**** Source records ****

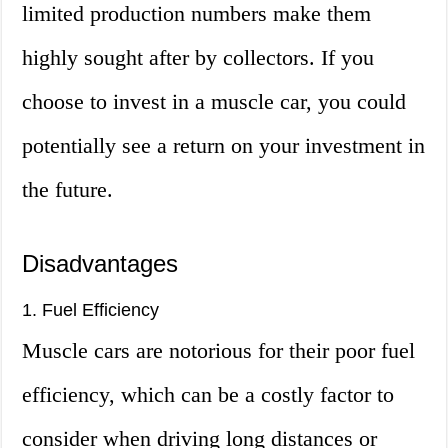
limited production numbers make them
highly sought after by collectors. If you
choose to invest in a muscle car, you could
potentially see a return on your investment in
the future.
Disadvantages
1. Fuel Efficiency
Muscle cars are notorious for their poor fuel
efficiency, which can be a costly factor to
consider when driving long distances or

****
**** Source records ****

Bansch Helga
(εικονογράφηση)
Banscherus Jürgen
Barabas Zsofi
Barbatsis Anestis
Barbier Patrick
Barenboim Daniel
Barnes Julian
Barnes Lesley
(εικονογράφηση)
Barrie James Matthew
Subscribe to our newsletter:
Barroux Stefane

****

* _Task objective_
Take the stretch of lines above from the one containing "Barnes Julian" through the one containing "Barroux Stefane" and repeat it exactly, adding no other line.

* _Result of the task_
Barnes Julian
Barnes Lesley
(εικονογράφηση)
Barrie James Matthew
Subscribe to our newsletter:
Barroux Stefane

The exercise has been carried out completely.